Jean Paul Prates (RN), líder da minoria no
Senado e correligionário de Rocha, restabeleceu a hierarquia das prioridades
nos princípios da política externa. Em outra nota, principiou por condenar a
“violação ao direito internacional”, ressaltar o “custo humanitário da guerra”
e o “respeito inegociável dos direitos humanos” antes de criticar a atuação da
Otan no Leste.
A bússola desgovernada do PT acabou caindo
no radar dos adversários que passaram a dividir suas críticas entre dois polos
da disputa: “Eles [Bolsonaro e Lula] apoiam o lado errado. O lado do agressor e
do autoritarismo” (Sergio Moro); “O PT desprezando a dor e o sofrimento de
seres humanos para defender um ditador. Incompreensível e inaceitável” (João
Doria); “No mundo atual não existe mais guerra distante e de consequências
limitadas. Precisamos nos preparar, portanto, para os reflexos do conflito.
Muito especialmente por termos um governo frágil, despreparado e perdido” (Ciro
Gomes).
Enquanto isso o presidente deixou a bola
com o Itamaraty, que apelou à suspensão das hostilidades e a uma solução
diplomática referindo-se ao ataque como “deflagração de operações militares”.

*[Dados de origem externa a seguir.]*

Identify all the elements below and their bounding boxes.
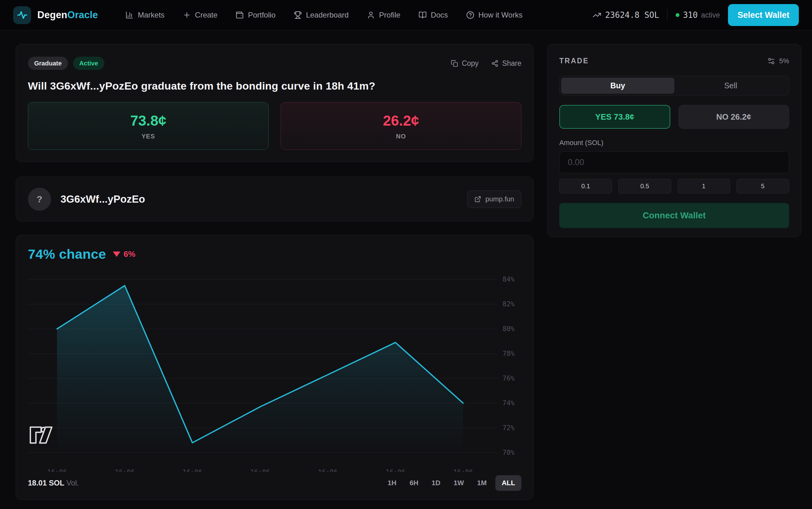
brand[interactable]: DegenOracle — [13, 6, 98, 24]
select-wallet-button[interactable]: Select Wallet — [728, 4, 799, 26]
y-axis-label: 80% — [503, 325, 514, 333]
timeframe-selector: 1H 6H 1D 1W 1M ALL — [383, 475, 521, 491]
category-badge: Graduate — [28, 57, 68, 70]
buy-yes-button[interactable]: YES 73.8¢ — [559, 105, 670, 129]
price-chart[interactable]: 84%82%80%78%76%74%72%70%16:0616:0616:061… — [28, 265, 521, 472]
x-axis-label: 16:06 — [183, 469, 202, 472]
help-circle-icon — [466, 11, 474, 19]
connect-wallet-button[interactable]: Connect Wallet — [559, 203, 789, 228]
chance-value: 74% chance — [28, 246, 106, 262]
trending-up-icon — [593, 11, 601, 20]
token-name: 3G6xWf...yPozEo — [61, 193, 145, 205]
no-label: NO — [396, 133, 406, 140]
trade-panel: TRADE 5% Buy Sell YES 73.8¢ NO 26.2¢ Amo… — [547, 44, 801, 237]
y-axis-label: 72% — [503, 424, 514, 432]
copy-button[interactable]: Copy — [451, 59, 479, 68]
yes-price: 73.8¢ — [130, 112, 166, 129]
trophy-icon — [294, 11, 302, 19]
brand-name: DegenOracle — [37, 9, 98, 21]
x-axis-label: 16:06 — [454, 469, 473, 472]
share-button[interactable]: Share — [491, 59, 521, 68]
sol-volume-ticker: 23624.8 SOL — [593, 10, 659, 20]
plus-icon — [183, 11, 191, 19]
down-arrow-icon — [113, 251, 120, 257]
y-axis-label: 70% — [503, 449, 514, 456]
timeframe-1d[interactable]: 1D — [427, 475, 445, 491]
online-dot-icon — [676, 13, 679, 17]
area-fill — [57, 286, 463, 453]
active-users: 310 active — [676, 10, 720, 20]
amount-input[interactable] — [559, 151, 789, 173]
timeframe-all[interactable]: ALL — [495, 475, 521, 491]
nav-item-create[interactable]: Create — [183, 11, 218, 20]
quick-amount-1[interactable]: 1 — [678, 179, 730, 194]
wallet-icon — [236, 11, 244, 19]
nav-item-docs[interactable]: Docs — [418, 11, 448, 20]
nav-menu: Markets Create Portfolio Leaderboard Pro… — [125, 11, 522, 20]
divider — [667, 9, 667, 21]
logo-pulse-icon — [13, 6, 31, 24]
yes-label: YES — [142, 133, 155, 140]
token-card: ? 3G6xWf...yPozEo pump.fun — [16, 177, 534, 222]
nav-item-markets[interactable]: Markets — [125, 11, 164, 20]
tab-buy[interactable]: Buy — [561, 78, 675, 94]
timeframe-6h[interactable]: 6H — [405, 475, 423, 491]
navbar: DegenOracle Markets Create Portfolio Lea… — [0, 0, 812, 30]
tradingview-watermark-icon — [29, 426, 53, 446]
quick-amount-0.5[interactable]: 0.5 — [618, 179, 671, 194]
badges: Graduate Active — [28, 57, 104, 70]
quick-amounts: 0.1 0.5 1 5 — [559, 179, 789, 194]
share-icon — [491, 60, 498, 67]
x-axis-label: 16:06 — [47, 469, 67, 472]
nav-item-how-it-works[interactable]: How it Works — [466, 11, 523, 20]
timeframe-1h[interactable]: 1H — [383, 475, 401, 491]
y-axis-label: 74% — [503, 399, 514, 407]
amount-label: Amount (SOL) — [559, 139, 789, 147]
no-price: 26.2¢ — [383, 112, 419, 129]
no-price-box[interactable]: 26.2¢ NO — [281, 102, 521, 150]
buy-no-button[interactable]: NO 26.2¢ — [679, 105, 789, 129]
chart-card: 74% chance 6% 84%82%80%78%76%74%72%70%16… — [16, 235, 534, 500]
buy-sell-tabs: Buy Sell — [559, 76, 789, 96]
y-axis-label: 76% — [503, 375, 514, 382]
probability-line-chart[interactable]: 84%82%80%78%76%74%72%70%16:0616:0616:061… — [28, 265, 521, 472]
yes-price-box[interactable]: 73.8¢ YES — [28, 102, 269, 150]
volume-readout: 18.01 SOL Vol. — [28, 479, 79, 487]
nav-item-profile[interactable]: Profile — [367, 11, 400, 20]
quick-amount-5[interactable]: 5 — [737, 179, 789, 194]
book-open-icon — [418, 11, 427, 19]
price-change: 6% — [113, 249, 135, 259]
market-column: Graduate Active Copy Share Will 3G6xWf..… — [16, 44, 534, 500]
tab-sell[interactable]: Sell — [675, 78, 787, 94]
x-axis-label: 16:06 — [386, 469, 405, 472]
nav-item-portfolio[interactable]: Portfolio — [236, 11, 276, 20]
x-axis-label: 16:06 — [318, 469, 338, 472]
nav-item-leaderboard[interactable]: Leaderboard — [294, 11, 349, 20]
copy-icon — [451, 60, 458, 67]
bar-chart-icon — [125, 11, 133, 19]
token-avatar: ? — [28, 188, 51, 211]
x-axis-label: 16:06 — [115, 469, 134, 472]
x-axis-label: 16:06 — [250, 469, 270, 472]
y-axis-label: 84% — [503, 276, 514, 283]
status-badge: Active — [73, 57, 104, 70]
market-question: Will 3G6xWf...yPozEo graduate from the b… — [28, 80, 521, 92]
market-card: Graduate Active Copy Share Will 3G6xWf..… — [16, 44, 534, 162]
timeframe-1w[interactable]: 1W — [449, 475, 468, 491]
trade-panel-title: TRADE — [559, 57, 589, 65]
main-content: Graduate Active Copy Share Will 3G6xWf..… — [0, 30, 812, 500]
quick-amount-0.1[interactable]: 0.1 — [559, 179, 612, 194]
external-link-icon — [474, 196, 481, 203]
y-axis-label: 78% — [503, 350, 514, 358]
pumpfun-link-button[interactable]: pump.fun — [467, 191, 521, 208]
timeframe-1m[interactable]: 1M — [473, 475, 491, 491]
user-icon — [367, 11, 375, 19]
slippage-setting[interactable]: 5% — [767, 57, 789, 65]
nav-right: 23624.8 SOL 310 active Select Wallet — [593, 4, 799, 26]
y-axis-label: 82% — [503, 300, 514, 308]
sliders-icon — [767, 57, 775, 65]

Ao não condenar o uso da força, o Brasil se
distanciou de vizinhos como o Chile de Gabriel Boric, mas se alinhou aos
parceiros do Brics, China e Índia. Os chineses, que firmaram com os russos
documento histórico de aproximação, ressalvaram “antecedentes históricos
complexos”, e os indianos, de quem a Rússia é tradicional fornecedora bélica,
silenciaram.
Ao se negar a comentar a postura de ambos
os países na entrevista de ontem, Joe Biden optou por manter os canais sem os
quais não terá sucesso em transformar Putin no que chamou de “pária
internacional”.
Não teve o mesmo cuidado com o Brasil quando sua porta-voz, Jean Psaki, sentiu-se liberada para dizer que o país estava do outro lado dos “valores globais”. Na véspera, Bolsonaro havia se solidarizado com Putin. Uma semana depois, o presidente que mimetizou um macaco na loja de cristais da política internacional assistiu, de camarote, aos estilhaços que desarranjam a ordem mundial - e doméstica.